Monday, October 13, 2008

Diamonds Are Forever...… (but your Korean(Kimchi) Virginity won’t)

6:55 PM Captain obvious announces over the loud speaker the time, weather…blahblahblah Singapore stewardess sits at her “landing station” in her Macarana-esque dancing form fitting outfit. Reminds me of Enrique Englasies’s hit single Tonight we Dance. Strangely arousing, passion of the loins begins to tingle until I realize that the seat belt she is wearing is vastly superior to my own(like a cockpit pilot), doesn’t my life count too? Maybe on business class I’ll get an inflatable seatbelt…

7:05 PM Having been the good Samaritan on the plane, I had traded places with some old dude.

Pros: The seat next to me was empty meaning other dude doing something crazy like actually flying to Singapore(who does that on Singapore Airlines) and I use Mr. Lost Profit’s seat as extra baggage/blanket and tray space. Poor sucker got to sit next to his wife…

Cons: I realize I’m way far away from my carry-on, so I sit there twiddling my thumbs and sweating like an idiot with his coat on because he planned for an early exit. I’m impatient guy, time waits for me. Annoyance and jealously meter builds up as I see other passengers obtain their carry-on’s with ease, they were good at playing Simon Says and did the ridiculous thing of sitting in assigned seats. Corporate Suites and Borg Drones, Fuckem. I didn’t even get window seats boo-hoo.

Out of the corner of my eye, I spy hot Korean chick, who I make eye-contact with for a split second before being relegated to friend zone.

7:15PM I take my first couple steps into foreign lands, I do what Columbus probably did when he first set foot into the new world, ran like a bitch to the nearest toilet and took an EPIK PISS(see wut I did there).
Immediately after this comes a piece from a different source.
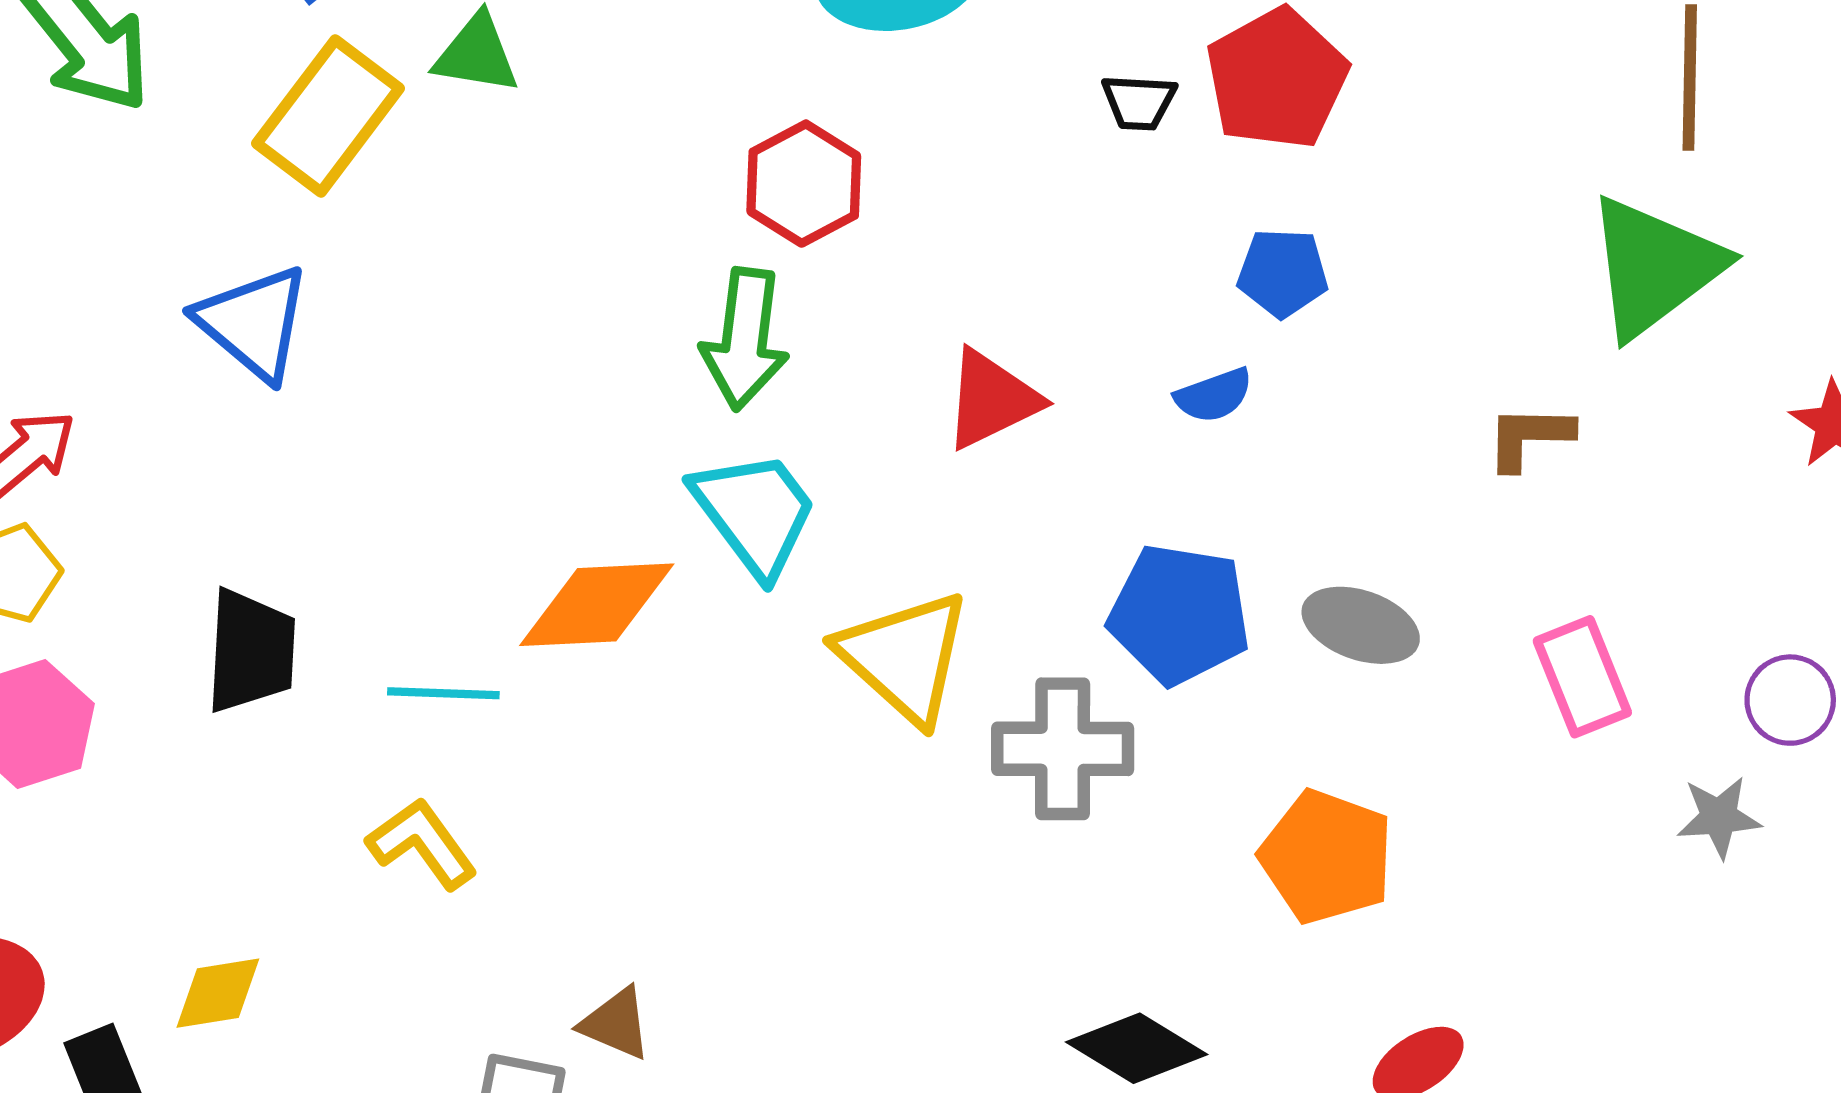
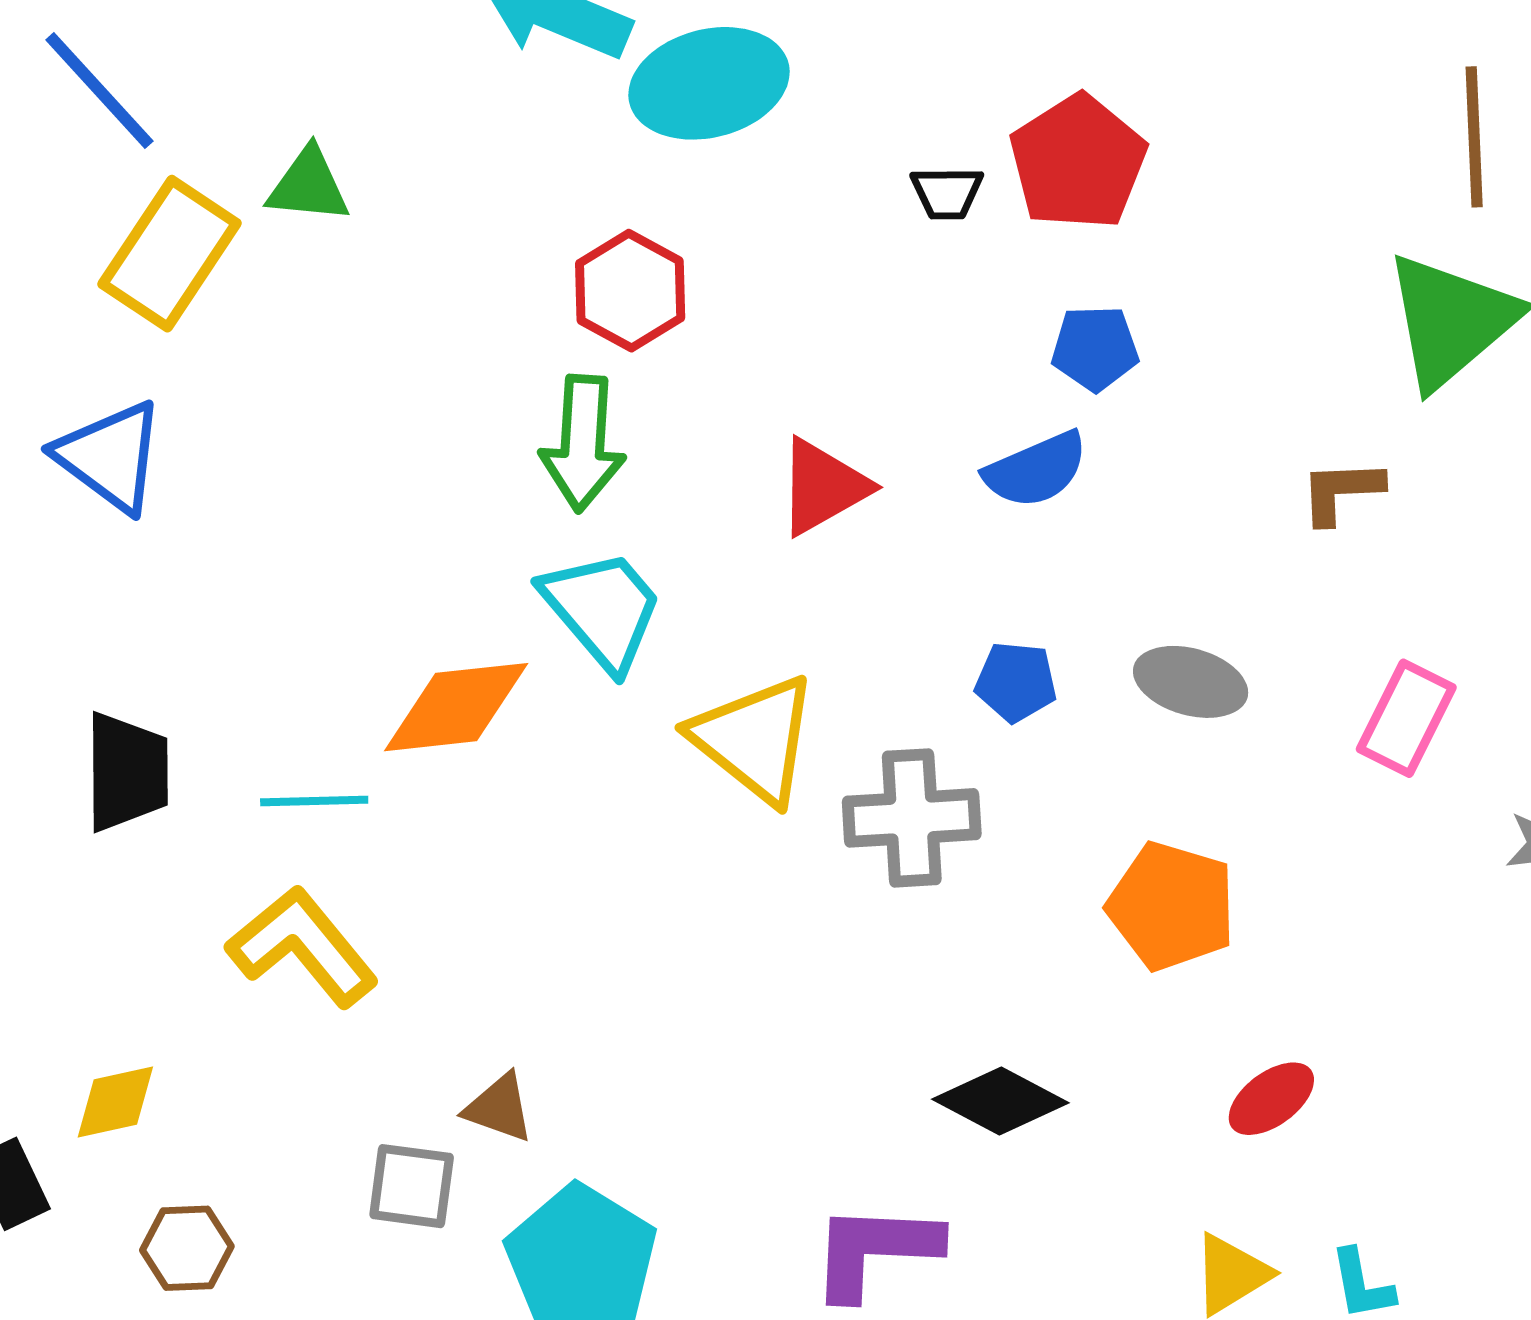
blue semicircle: (1214, 395) -> (1036, 470), size x1.4
blue pentagon: (1179, 614) -> (1016, 682), size x0.6
pink rectangle: (1582, 677) -> (1406, 718), turned 52
yellow L-shape: (422, 844) -> (302, 947), size x1.4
7:20PM Looking progressively lost in this cavernous deserted hell…I mean airport known as Incheon terminal I finally spot hot Korean chick again and begin to stalk her. She gets on a tram, I hesitate for a moment as everyone else runs on, a quick question to rent-a-cop ensures that I was just being a silly goose and that the tram takes you to the MAIN TERMINAL where living life forms are said to reside. In hindsight(always a bitch) of all the traffic to the great Mecca of Korea, they decided it was necessary to have fancy trams to take you from empty terminal to…EMPTY TERMINAL. I spy hot Korean girl again, she is talking on the phone and my balls shrink in the washer.

7:30PM I run through customs like a stupid foreigner. Although the booth is clearly labeled as foreigner, the lady staffing the desk proceeds to blurt out Korean before I give her the Asian ‘I’m a retard’ look. She takes pity and stamps my passport.

7:45PM I feel fat and I’m sweating under the sports blazer I’m wearing, damn my Asian ingenuity and wearing an extra jacket to reduce weight. BTW I’ve brought too much shit, someone please steal from me now… I pay in kind for having to carry two large suite cases and a carry-on. I sweat some more and begin feeling insecure. No one else carries my burden, I am alone. Hot Korean Girl has disappeared; I’m left to stare at mediocre Korean Girl. My Penis is sad.

Suit cases come now.

I must now declare some shit.

Why is Haiku Hard.

7:50PM It briefly flashes through my mind that I should be a boy scout and declare the Swiss Army Knife that I have brought with me. Thoughts of those Korean movies with their gangsters and pimps flash through my mind, I realize I might have to shank a motherfucker one day and declare I have no narcotics shoved up my anus. All goes well, I like Korea already.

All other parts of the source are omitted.